In this frame, a dissemination meeting will be held before the revision of the Dissemination Plan, in order to ensure that all partners are “in the same page” regarding the necessary dissemination and communication activities.
Task 2.2 – Dissemination and Communication Package (M1-M36)
A multi-strand approach will be used to ensure the effectiveness of the dissemination actions of the Consortium. This includes:
2.2.1 Configuration of the project Identity: Design the project logo, production of a design for printed material, production of banners, posters, flyers, preparation of the newsletters, production of video material, as well as official project templates for PowerPoint presentation. The Layman Brochure will be as well developed at month 3. The Brochure will address to all target groups including general public and it will contain a short description of the project, the aims of the work packages as well as the list of all the associated and collaborating partner organizations involved in the Action.
WP3 - Evaluation by lead MOH - HR[21][edit]
Start month:1 - End month: 36
Objectives[edit]
This WP aims to ensure that the project is being implemented as planned, reaches its objectives and produces high quality deliverables, especially monitoring activities within the WP5-WP10, e.g. for all meetings and training events under such WPs, questionnaires will be distributed to ascertain how participants evaluated the usefulness and organisation of the event. To achieve the aim, beside other activities WP leader will attend relevant project events according to the evaluation plan. In addition, an evaluation of whether project outputs fit the purpose will be carried out. The evaluation WP will also take advantage of the contribution of an External Advisory Board to be set up at the beginning of the Action. The Board will be involved in plenary meetings and will deliver inputs for both deliverables and evaluation reports for this WP. The composition of the EAB will take into account the different fields covered by this JA in terms of expertise and therefore is going to be made of 6 experts; one expert for each SoHO[6] field (blood, tissues and ART), one expert for TTD testing, one expert for microbiology (sterilisation and pathogen inactivation issues) and one expert in clinical trials).
Description[edit]
The progressive achievements of Action activities and quality of deliverables will be continuously monitored and reported to the PPM. All associated partners and project events participants will contribute to the work of the WP3 by providing their own evaluation of all events attended. EAB will give expertise within their competences in evaluation of specific scientific/expert issues addressed in events and outputs of the Action where such an expertise is applicable.

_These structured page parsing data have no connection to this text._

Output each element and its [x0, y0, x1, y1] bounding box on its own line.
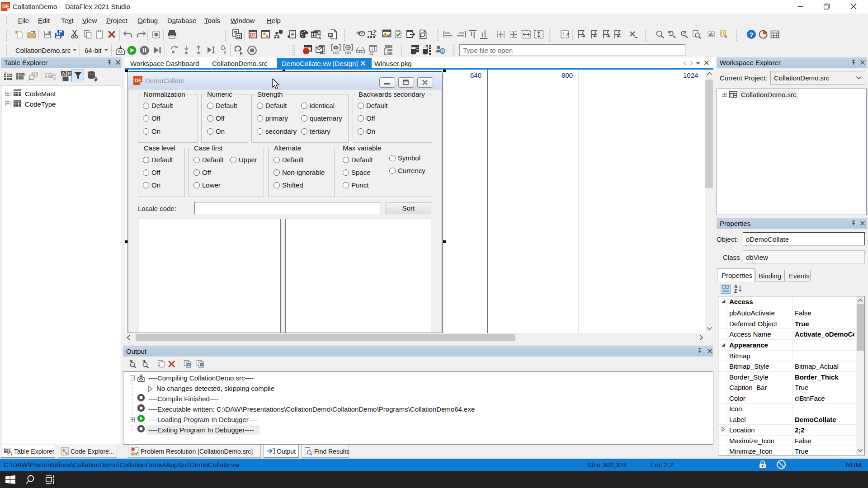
svg-text:›: ›	[713, 30, 715, 35]
svg-text:?: ?	[750, 31, 754, 38]
svg-text:DF: DF	[135, 78, 142, 83]
svg-text:DF: DF	[2, 4, 9, 9]
svg-text:1↗: 1↗	[562, 32, 569, 37]
svg-text:1: 1	[68, 71, 71, 75]
svg-text:Z: Z	[734, 289, 737, 293]
svg-text:DF: DF	[250, 32, 257, 38]
svg-text:#: #	[224, 50, 227, 55]
svg-text:A: A	[62, 71, 65, 76]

The work will be carried out in two aspects: internal and external evaluation.
Within all relevant project’s events (including outputs) following elements will be evaluated:
- organisational elements (venue, traveling organisation, accommodation and related information…),
- technical elements (core materials and information flow, course, content and goal of the event, etc) and
- professional/scientific elements (deliverables).

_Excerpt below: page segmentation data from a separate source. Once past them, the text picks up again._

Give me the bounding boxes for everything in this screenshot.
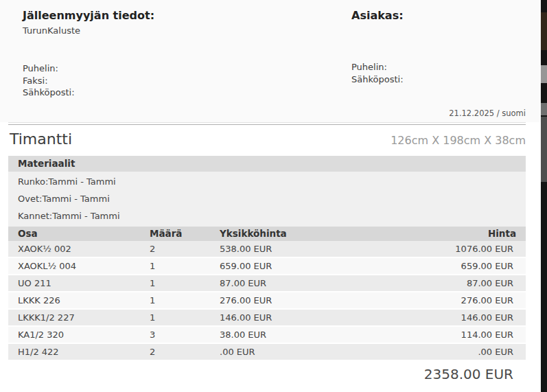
col-header-osa: Osa [8,228,150,239]
materials-section: Materiaalit Runko:Tammi - Tammi Ovet:Tam… [8,156,526,227]
reseller-title: Jälleenmyyjän tiedot: [23,9,351,22]
maara-cell: 1 [150,278,220,288]
osa-cell: LKKK1/2 227 [8,312,150,323]
content-area: Jälleenmyyjän tiedot: TurunKaluste Puhel… [0,0,541,392]
table-row: KA1/2 320 3 38.00 EUR 114.00 EUR [8,327,526,343]
col-header-yksikkohinta: Yksikköhinta [220,228,391,239]
osa-cell: UO 211 [8,278,150,288]
yksikkohinta-cell: 538.00 EUR [220,244,391,254]
yksikkohinta-cell: 659.00 EUR [220,261,391,271]
table-row: XAOKL½ 004 1 659.00 EUR 659.00 EUR [8,258,526,274]
yksikkohinta-cell: 146.00 EUR [220,312,391,323]
table-row: XAOK½ 002 2 538.00 EUR 1076.00 EUR [8,241,526,257]
window-edge-strip [541,0,547,392]
reseller-fax-label: Faksi: [23,75,351,87]
col-header-hinta: Hinta [391,228,526,239]
total-price: 2358.00 EUR [0,366,541,382]
yksikkohinta-cell: 38.00 EUR [220,330,391,340]
customer-contacts: Puhelin: Sähköposti: [351,61,526,85]
maara-cell: 3 [150,330,220,340]
product-name: Timantti [10,130,72,148]
maara-cell: 2 [150,244,220,254]
materials-list: Runko:Tammi - Tammi Ovet:Tammi - Tammi K… [8,172,526,227]
table-row: LKKK 226 1 276.00 EUR 276.00 EUR [8,292,526,308]
yksikkohinta-cell: .00 EUR [220,347,391,357]
hinta-cell: 1076.00 EUR [391,244,526,254]
yksikkohinta-cell: 276.00 EUR [220,295,391,305]
table-row: UO 211 1 87.00 EUR 87.00 EUR [8,275,526,291]
osa-cell: LKKK 226 [8,295,150,305]
edge-segment [541,103,547,115]
hinta-cell: 276.00 EUR [391,295,526,305]
col-header-maara: Määrä [150,228,220,239]
edge-segment [541,65,547,83]
reseller-name: TurunKaluste [23,25,351,36]
customer-title: Asiakas: [351,9,526,22]
maara-cell: 2 [150,347,220,357]
reseller-phone-label: Puhelin: [23,62,351,75]
parts-table: Osa Määrä Yksikköhinta Hinta XAOK½ 002 2… [8,227,526,360]
hinta-cell: 659.00 EUR [391,261,526,271]
material-row: Kannet:Tammi - Tammi [8,207,526,224]
customer-email-label: Sähköposti: [351,73,526,86]
material-row: Ovet:Tammi - Tammi [8,190,526,207]
hinta-cell: 146.00 EUR [391,312,526,323]
customer-info: Asiakas: Puhelin: Sähköposti: [351,9,526,99]
hinta-cell: .00 EUR [391,347,526,357]
header-section: Jälleenmyyjän tiedot: TurunKaluste Puhel… [0,0,541,122]
product-dimensions: 126cm X 198cm X 38cm [391,134,526,147]
parts-table-header: Osa Määrä Yksikköhinta Hinta [8,227,526,241]
table-row: LKKK1/2 227 1 146.00 EUR 146.00 EUR [8,310,526,325]
edge-segment [541,12,547,50]
maara-cell: 1 [150,312,220,323]
hinta-cell: 87.00 EUR [391,278,526,288]
yksikkohinta-cell: 87.00 EUR [220,278,391,288]
reseller-contacts: Puhelin: Faksi: Sähköposti: [23,62,351,99]
hinta-cell: 114.00 EUR [391,330,526,340]
maara-cell: 1 [150,261,220,271]
table-row: H1/2 422 2 .00 EUR .00 EUR [8,344,526,360]
osa-cell: XAOK½ 002 [8,244,150,254]
reseller-info: Jälleenmyyjän tiedot: TurunKaluste Puhel… [8,9,351,99]
edge-segment [541,117,547,182]
maara-cell: 1 [150,295,220,305]
reseller-email-label: Sähköposti: [23,87,351,99]
product-row: Timantti 126cm X 198cm X 38cm [10,130,526,150]
osa-cell: XAOKL½ 004 [8,261,150,271]
materials-header: Materiaalit [8,156,526,172]
material-row: Runko:Tammi - Tammi [8,173,526,190]
customer-phone-label: Puhelin: [351,61,526,73]
date-language: 21.12.2025 / suomi [8,99,526,122]
osa-cell: KA1/2 320 [8,330,150,340]
order-printout-page: Jälleenmyyjän tiedot: TurunKaluste Puhel… [0,0,547,392]
parties-row: Jälleenmyyjän tiedot: TurunKaluste Puhel… [8,9,526,99]
header-separator [8,122,526,125]
osa-cell: H1/2 422 [8,347,150,357]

The WP leader will produce an interim and final report, with executive summary shared with internal and external stakeholders. The final evaluation report will be focused on the outcomes and the reached objectives but also on the impact of the Action having in focus particularly sustainability of outcomes. Evaluation reports will be a standing item on Steering Committee meeting agendas, ensuring that quality of outputs in both means accuracy and contemporaneity is always a top priority.

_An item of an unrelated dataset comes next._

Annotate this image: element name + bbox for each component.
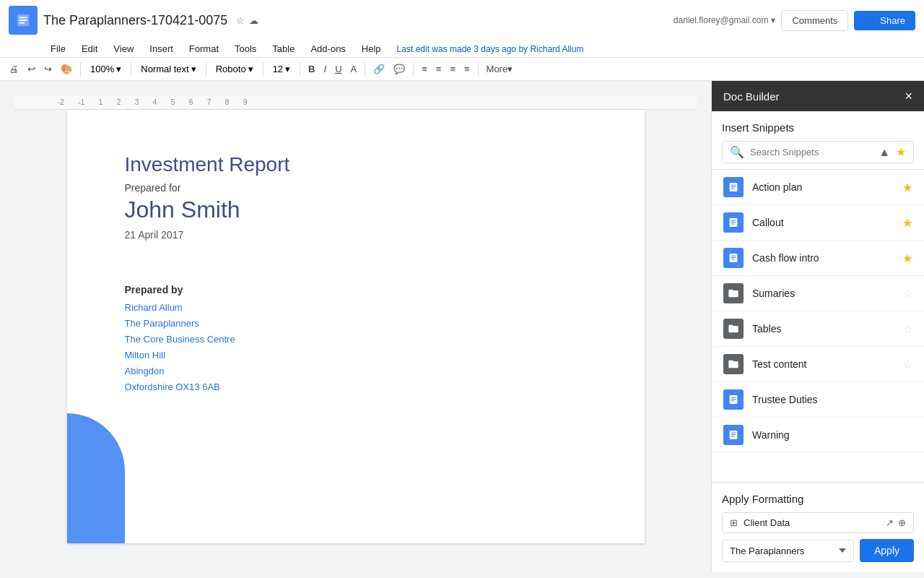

At the beginning of the project, in cooperation with EAB where applicable, will be defined sets of indicators according to SMART criteria (paying in particular attention to have quantifiable indicators wherever possible) to assess performance. Set of indicators will be established for each specific objective of the project and will comprise:
- Output indicators linked to results
- Impact indicators linked to objectives
For single deliverable quality and applicability will be assessed based on, for example, following quality indicators:
- timelines of outputs
- comprehensiveness of collected data
- critical/analytical nature of conclusions
- clarity of conclusions/proposals
- realistic nature of conclusions/proposals
- adequacy of MS representation
- clarity of information presented and recorded.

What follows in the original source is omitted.